The cyclist pulled off the helmet and flounced short, coal-black hair. Cyndee Valone, his aunt’s personal attorney.
After he retrieved his heart out of his throat, he barked above the rumble of the engine, “Jesus, Cyndee, you could have killed me!”
A loopy grin crossed her face. “Did you piss in your pants?” Valone was a tall woman, around six feet, slightly taller than his aunt. But the black outfit made her look tall enough to go one-on-one with an NBA power forward.
“I hope you don’t take clients for joy rides on that thing,” he said.
“Half my clients would steal a bike like this.” She patted the maroon gas tank with a black-gloved hand. “So would I. Brand new wheels. How do you like it?”
He shrugged, his nose wrinkling at the acrid smell of oil and gas. “Okay, I guess. I’ve never been into bikes.”
“Just okay? This is a brand new 1997 Triumph Thunderbird 900. Direct from England. They haven’t built new Triumphs since the eighties when the Japanese drove them out of business. Brando rode a Triumph in The Wild One.”
“I’ll stick to my green Duster,” said Jason. “By the way, how can you afford this thing, Cyndee?” Contrary to popular belief, not all lawyers are rich, especially small-practice independent attorneys whose cases are mainly penny-ante civil suits and small-time felons.
Valone hung her head in mock shame. “I can’t afford it, Jason. I’ve had to put my daughter on bread and water so I can make the payments.” She looked up brightly. “But it’s for a good cause.”
“What cause?”
“My sanity.”
Jason smiled. She worked as hard in private practice, and with as much passion and idealism, as she had in the public defender’s office. He glanced at his watch. “I’ve got to run, Cyndee.”
“You headed for class?”
“Yeah. Contracts.”
“How are your studies going?”
Jason shrugged. “Tough trying to juggle bail bonding and night school. Neither my aunt nor criminals seem to keep civil hours.”
Valone nodded her head at a distant memory. “First year law’s a bitch. Speaking of your aunt, she in?”
“Yeah.”
“I’ve got good news on her license.”
“Is she going to keep it?”
“Looks that way—ah, there’s the Angel herself.”
Ruby Dark came down the metal stairs from her second-floor office past the backside of the Planned Pethood Spay-Neuter Clinic, which occupied the first floor of the 1920s Victorian home that sat across the street from Denver Police Headquarters. She wore a loose print dress, the low evening sun catching mounds of shoulder-length red hair. As she walked toward them, she dipped in and out of black fingers of shadows creeping across the parking lot.
“So it’s your bike making all the racket,” Ruby chided light-heartedly in her trademark truck-driver voice.

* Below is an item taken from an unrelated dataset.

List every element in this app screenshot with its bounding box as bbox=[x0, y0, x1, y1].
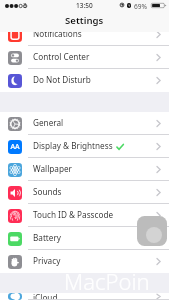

“My new Triumph,” Valone said, patting the gas tank again.
“She damn near killed me,” Jason said to his aunt.
“That’s okay,” said Ruby. “The world won’t miss one less lawyer.”
“Ha, ha.”
“Speaking of lawyers, did you two hear the joke about the brass rat?”
Valone and Jason frowned. They’d heard more than their fair share of lawyer jokes from Ruby Dark.
She ignored their unenthusiastic response. “A man finds an interesting-looking large brass rat in a junk shop in New York City, but the dealer refuses to sell it. ‘I’ll pay you whatever you want for it,’ says the man. The dealer says $10,000. The man thinks the price is outrageous, but buys it anyway. He heads out the store and down the street. Soon, he notices several rats following him. He walks a little faster. More rats join them. They’re coming out of the sewers, old buildings, alleys, everywhere. The street is filled with rats, waves of them. The man starts to run. More rats follow. He’s freaked. So freaked, he runs all the way to the East River and hurls the brass rat as far as he can into the water. All the rats jump in after it and drown. The next day the man hurries back to the junk shop and asks the dealer, ‘Do you have any brass lawyers?’”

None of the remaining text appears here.